#### [ABOUT THIS TASK]
When duplicating the records beneath this instruction, omit every picture and keep all else exact.

####

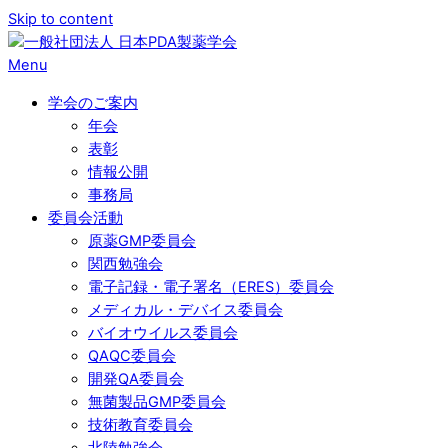
Skip to content
Menu
学会のご案内
年会
表彰
情報公開
事務局
委員会活動
原薬GMP委員会
関西勉強会
電子記録・電子署名（ERES）委員会
メディカル・デバイス委員会
バイオウイルス委員会
QAQC委員会
開発QA委員会
無菌製品GMP委員会
技術教育委員会
北陸勉強会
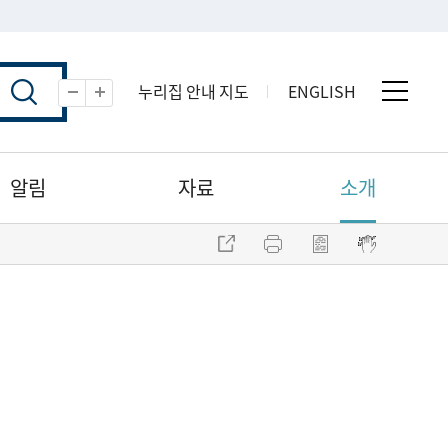
누리집 안내 지도
ENGLISH
전체 
축소
확대
알림
자료
소개
주소 복사
프린트
점자파일 내려받기
점자뷰어 보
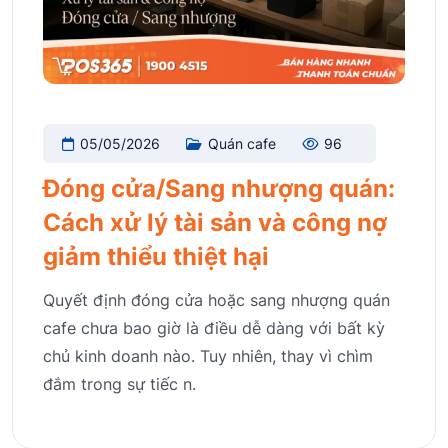
05/05/2026
Quán cafe
96
Đóng cửa/Sang nhượng quán:
Cách xử lý tài sản và công nợ
giảm thiểu thiệt hại
Quyết định đóng cửa hoặc sang nhượng quán
cafe chưa bao giờ là điều dễ dàng với bất kỳ
chủ kinh doanh nào. Tuy nhiên, thay vì chìm
đắm trong sự tiếc n.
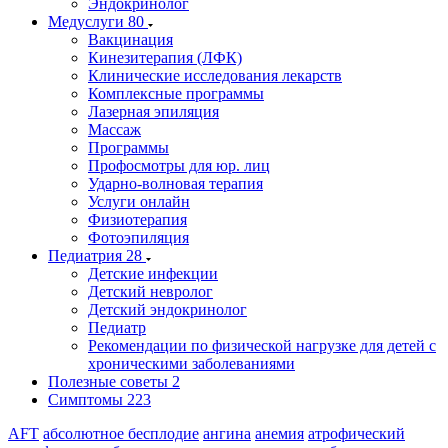
Эндокринолог
Медуслуги
80
Вакцинация
Кинезитерапия (ЛФК)
Клинические исследования лекарств
Комплексные программы
Лазерная эпиляция
Массаж
Программы
Профосмотры для юр. лиц
Ударно-волновая терапия
Услуги онлайн
Физиотерапия
Фотоэпиляция
Педиатрия
28
Детские инфекции
Детский невролог
Детский эндокринолог
Педиатр
Рекомендации по физической нагрузке для детей с
хроническими заболеваниями
Полезные советы
2
Симптомы
223
AFT
абсолютное бесплодие
ангина
анемия
атрофический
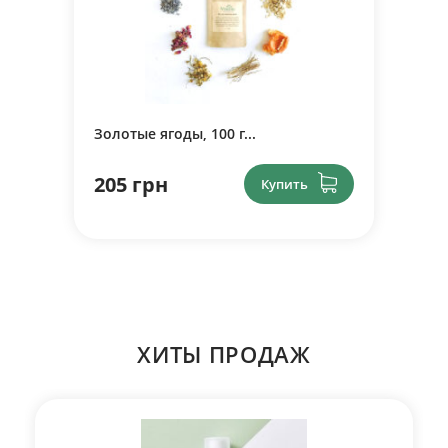
Золотые ягоды, 100 г...
205 грн
Купить
ХИТЫ ПРОДАЖ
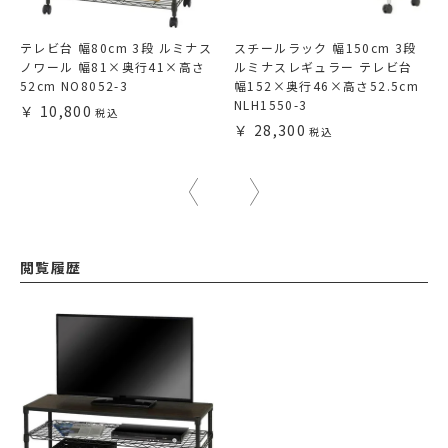
テレビ台 幅80cm 3段 ルミナス
スチールラック 幅150cm 3段
ノワール 幅81×奥行41×高さ
ルミナスレギュラー テレビ台
52cm NO8052-3
幅152×奥行46×高さ52.5cm
NLH1550-3
10,800
28,300
閲覧履歴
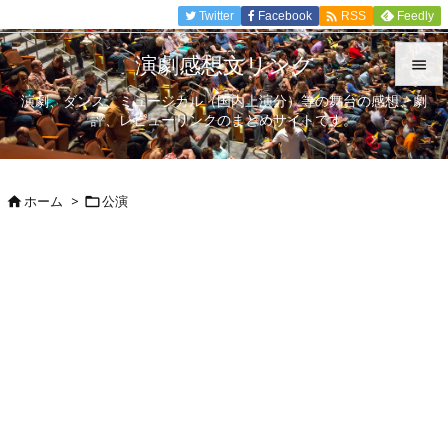

Twitter
Facebook
Feedly
RSS
演劇感想文リンク

演劇、ダンス、ミュージカル（国内上演分）等の舞台の感想、劇

評、レビューリンクのまとめサイトです。
メニュ

サイド
ホーム
>
公演



前へ

次へ

検索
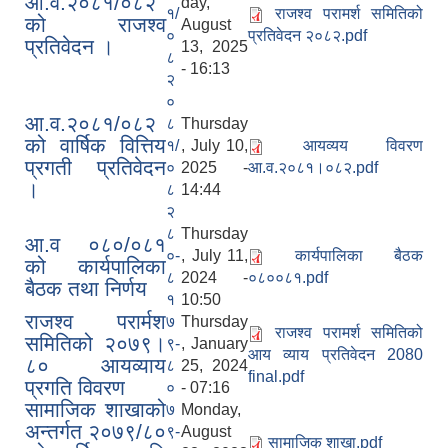
आ.व.२०८१/०८२
day,
१/
राजश्व परामर्श समितिको
को राजश्व
August
०
प्रतिवेदन २०८२.pdf
प्रतिवेदन ।
13, 2025
८
- 16:13
२
०
आ.व.२०८१/०८२
८
Thursday
को वार्षिक वित्तिय
१/
, July 10,
आयव्यय विवरण
प्रगती प्रतिवेदन
०
2025 -
आ.व.२०८१।०८२.pdf
।
८
14:44
२
८
Thursday
आ.व ०८०/०८१
०-
, July 11,
कार्यपालिका बैठक
को कार्यपालिका
८
2024 -
०८००८१.pdf
बैठक तथा निर्णय
१
10:50
राजश्व परार्मश
७
Thursday
राजश्व परामर्श समितिको
समितिको २०७९।
९-
, January
आय व्याय प्रतिवेदन 2080
८० आयव्याय
८
25, 2024
final.pdf
प्रगति विवरण
०
- 07:16
सामाजिक शाखाको
७
Monday,
अन्तर्गत २०७९/८०
९-
August
सामाजिक शाखा.pdf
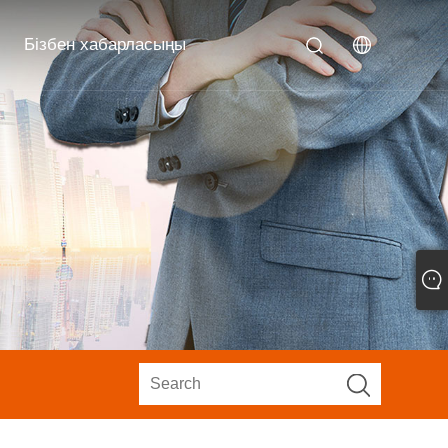
Бізбен хабарласыңы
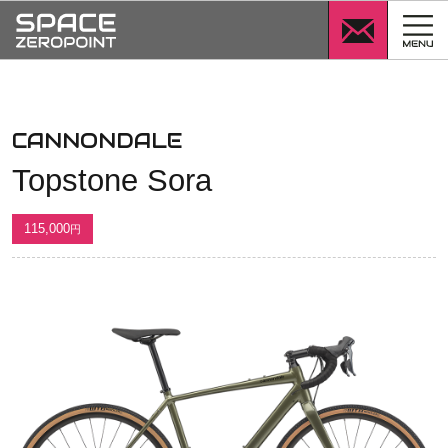
SPACE
ZEROPOINT
Topstone
CANNONDALE
Sora
Topstone Sora
115,000
円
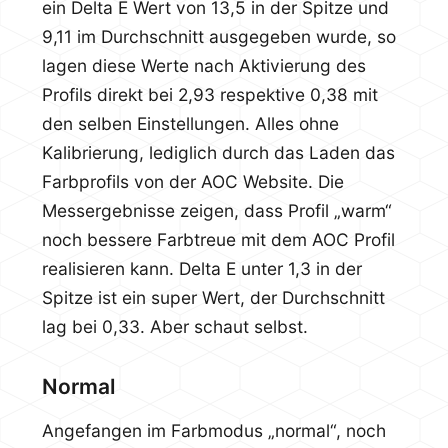
ein Delta E Wert von 13,5 in der Spitze und
9,11 im Durchschnitt ausgegeben wurde, so
lagen diese Werte nach Aktivierung des
Profils direkt bei 2,93 respektive 0,38 mit
den selben Einstellungen. Alles ohne
Kalibrierung, lediglich durch das Laden das
Farbprofils von der AOC Website. Die
Messergebnisse zeigen, dass Profil „warm“
noch bessere Farbtreue mit dem AOC Profil
realisieren kann. Delta E unter 1,3 in der
Spitze ist ein super Wert, der Durchschnitt
lag bei 0,33. Aber schaut selbst.
Normal
Angefangen im Farbmodus „normal“, noch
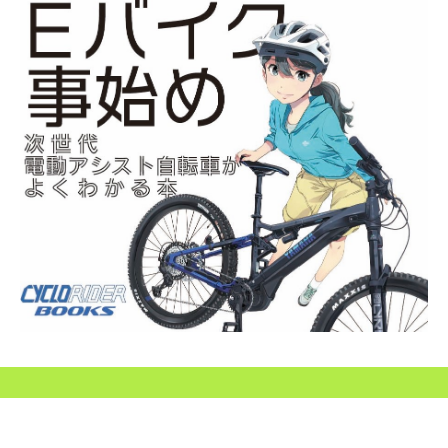
SEARCH...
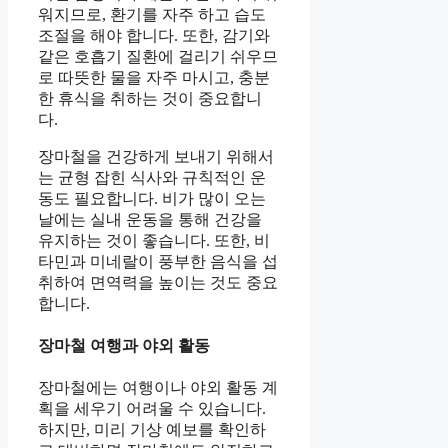
워지므로, 환기를 자주 하고 습도
조절을 해야 합니다. 또한, 감기와
같은 호흡기 질환에 걸리기 쉬우므
로 따뜻한 물을 자주 마시고, 충분
한 휴식을 취하는 것이 중요합니
다.
장마철을 건강하게 보내기 위해서
는 균형 잡힌 식사와 규칙적인 운
동도 필요합니다. 비가 많이 오는
날에는 실내 운동을 통해 건강을
유지하는 것이 좋습니다. 또한, 비
타민과 미네랄이 풍부한 음식을 섭
취하여 면역력을 높이는 것도 중요
합니다.
장마철 여행과 야외 활동
장마철에는 여행이나 야외 활동 계
획을 세우기 어려울 수 있습니다.
하지만, 미리 기상 예보를 확인하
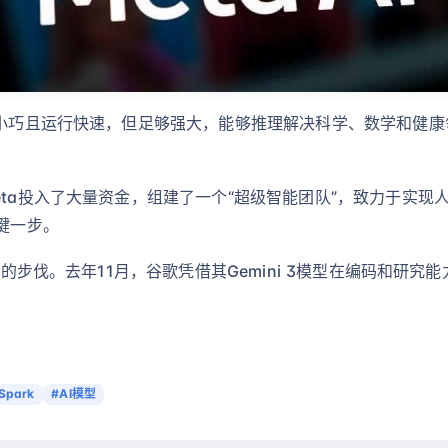
设计小巧且运行快速，但足够强大，能够推理解决科学、数学和健
a投入了大量资金，组建了一个“超级智能团队”，致力于实现人工通
键一步。
发者的步伐。去年11月，谷歌凭借其Gemini 3模型在编码和研
Spark
#AI模型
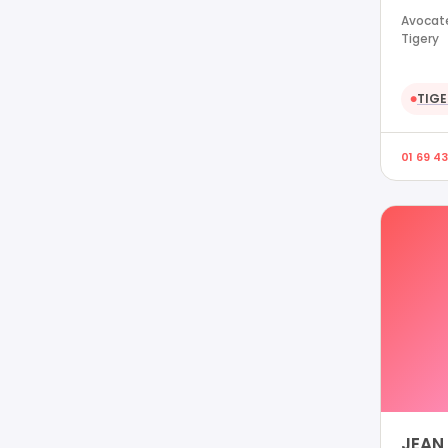
Avocate
Tigery
TIGE
●
01 69 43
JEAN 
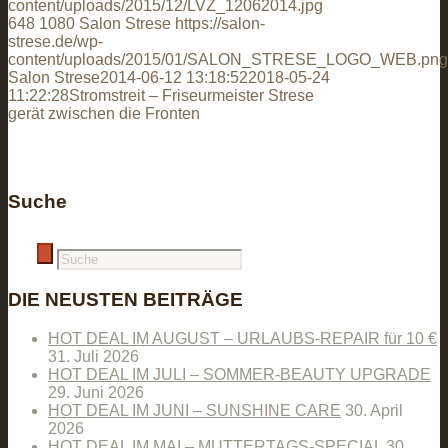
content/uploads/2015/12/LVZ_12062014.jpg
648
1080
Salon Strese
https://salon-
strese.de/wp-
content/uploads/2015/01/SALON_STRESE_LOGO_WEB.png
Salon Strese
2014-06-12 13:18:52
2018-05-24
11:22:28
Stromstreit – Friseurmeister Strese
gerät zwischen die Fronten
Suche
DIE NEUSTEN BEITRÄGE
HOT DEAL IM AUGUST – URLAUBS-REPAIR für 10 €
31. Juli 2026
HOT DEAL IM JULI – SOMMER-BEAUTY UPGRADE
29. Juni 2026
HOT DEAL IM JUNI – SUNSHINE CARE
30. April
2026
HOT DEAL IM MAI – MUTTERTAGS-SPECIAL
30.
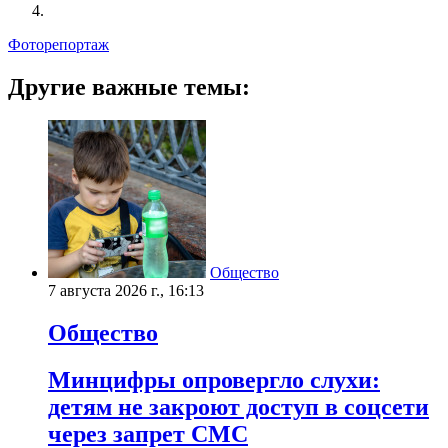
Фоторепортаж
Другие важные темы:
Общество
7 августа 2026 г., 16:13
Общество
Минцифры опровергло слухи:
детям не закроют доступ в соцсети
через запрет СМС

####

#### [TASK RESPONSE]
Skip to content
Menu
学会のご案内
年会
表彰
情報公開
事務局
委員会活動
原薬GMP委員会
関西勉強会
電子記録・電子署名（ERES）委員会
メディカル・デバイス委員会
バイオウイルス委員会
QAQC委員会
開発QA委員会
無菌製品GMP委員会
技術教育委員会
北陸勉強会
누리집 안내 지도
ENGLISH
전체 
축소
확대
알림
자료
소개
주소 복사
프린트
점자파일 내려받기
점자뷰어 보
05/05/2026
Quán cafe
96
Đóng cửa/Sang nhượng quán:
Cách xử lý tài sản và công nợ
giảm thiểu thiệt hại
Quyết định đóng cửa hoặc sang nhượng quán
cafe chưa bao giờ là điều dễ dàng với bất kỳ
chủ kinh doanh nào. Tuy nhiên, thay vì chìm
đắm trong sự tiếc n.
Эндокринолог
Медуслуги
80
Вакцинация
Кинезитерапия (ЛФК)
Клинические исследования лекарств
Комплексные программы
Лазерная эпиляция
Массаж
Программы
Профосмотры для юр. лиц
Ударно-волновая терапия
Услуги онлайн
Физиотерапия
Фотоэпиляция
Педиатрия
28
Детские инфекции
Детский невролог
Детский эндокринолог
Педиатр
Рекомендации по физической нагрузке для детей с
хроническими заболеваниями
Полезные советы
2
Симптомы
223
AFT
абсолютное бесплодие
ангина
анемия
атрофический
Золотые ягоды, 100 г...
205 грн
Купить
ХИТЫ ПРОДАЖ
テレビ台 幅80cm 3段 ルミナス
スチールラック 幅150cm 3段
ノワール 幅81×奥行41×高さ
ルミナスレギュラー テレビ台
52cm NO8052-3
幅152×奥行46×高さ52.5cm
NLH1550-3
10,800
28,300
閲覧履歴

Twitter
Facebook
Feedly
RSS
演劇感想文リンク

演劇、ダンス、ミュージカル（国内上演分）等の舞台の感想、劇

評、レビューリンクのまとめサイトです。
メニュ

サイド
ホーム
>
公演



前へ

次へ

検索
आ.व.२०८१/०८२
day,
१/
राजश्व परामर्श समितिको
को राजश्व
August
०
प्रतिवेदन २०८२.pdf
प्रतिवेदन ।
13, 2025
८
- 16:13
२
०
आ.व.२०८१/०८२
८
Thursday
को वार्षिक वित्तिय
१/
, July 10,
आयव्यय विवरण
प्रगती प्रतिवेदन
०
2025 -
आ.व.२०८१।०८२.pdf
।
८
14:44
२
८
Thursday
आ.व ०८०/०८१
०-
, July 11,
कार्यपालिका बैठक
को कार्यपालिका
८
2024 -
०८००८१.pdf
बैठक तथा निर्णय
१
10:50
राजश्व परार्मश
७
Thursday
राजश्व परामर्श समितिको
समितिको २०७९।
९-
, January
आय व्याय प्रतिवेदन 2080
८० आयव्याय
८
25, 2024
final.pdf
प्रगति विवरण
०
- 07:16
सामाजिक शाखाको
७
Monday,
अन्तर्गत २०७९/८०
९-
August
सामाजिक शाखा.pdf
Бізбен хабарласыңы
SPACE
ZEROPOINT
Topstone
CANNONDALE
Sora
Topstone Sora
115,000
円
ein Delta E Wert von 13,5 in der Spitze und
9,11 im Durchschnitt ausgegeben wurde, so
lagen diese Werte nach Aktivierung des
Profils direkt bei 2,93 respektive 0,38 mit
den selben Einstellungen. Alles ohne
Kalibrierung, lediglich durch das Laden das
Farbprofils von der AOC Website. Die
Messergebnisse zeigen, dass Profil „warm“
noch bessere Farbtreue mit dem AOC Profil
realisieren kann. Delta E unter 1,3 in der
Spitze ist ein super Wert, der Durchschnitt
lag bei 0,33. Aber schaut selbst.
Normal
Angefangen im Farbmodus „normal“, noch
SEARCH...
워지므로, 환기를 자주 하고 습도
조절을 해야 합니다. 또한, 감기와
같은 호흡기 질환에 걸리기 쉬우므
로 따뜻한 물을 자주 마시고, 충분
한 휴식을 취하는 것이 중요합니
다.
장마철을 건강하게 보내기 위해서
는 균형 잡힌 식사와 규칙적인 운
동도 필요합니다. 비가 많이 오는
날에는 실내 운동을 통해 건강을
유지하는 것이 좋습니다. 또한, 비
타민과 미네랄이 풍부한 음식을 섭
취하여 면역력을 높이는 것도 중요
합니다.
장마철 여행과 야외 활동
장마철에는 여행이나 야외 활동 계
획을 세우기 어려울 수 있습니다.
하지만, 미리 기상 예보를 확인하
设计小巧且运行快速，但足够强大，能够推理解决科学、数学和健
a投入了大量资金，组建了一个“超级智能团队”，致力于实现人工通
键一步。
发者的步伐。去年11月，谷歌凭借其Gemini 3模型在编码和研
Spark
#AI模型
Avocate
Tigery
TIGE
●
01 69 43
JEAN 
content/uploads/2015/12/LVZ_12062014.jpg
648
1080
Salon Strese
https://salon-
strese.de/wp-
content/uploads/2015/01/SALON_STRESE_LOGO_WEB.png
Salon Strese
2014-06-12 13:18:52
2018-05-24
11:22:28
Stromstreit – Friseurmeister Strese
gerät zwischen die Fronten
Suche
DIE NEUSTEN BEITRÄGE
HOT DEAL IM AUGUST – URLAUBS-REPAIR für 10 €
31. Juli 2026
HOT DEAL IM JULI – SOMMER-BEAUTY UPGRADE
29. Juni 2026
HOT DEAL IM JUNI – SUNSHINE CARE
30. April
2026
HOT DEAL IM MAI – MUTTERTAGS-SPECIAL
30.
Фоторепортаж
Другие важные темы:
Общество
7 августа 2026 г., 16:13
Общество
Минцифры опровергло слухи:
детям не закроют доступ в соцсети
через запрет СМС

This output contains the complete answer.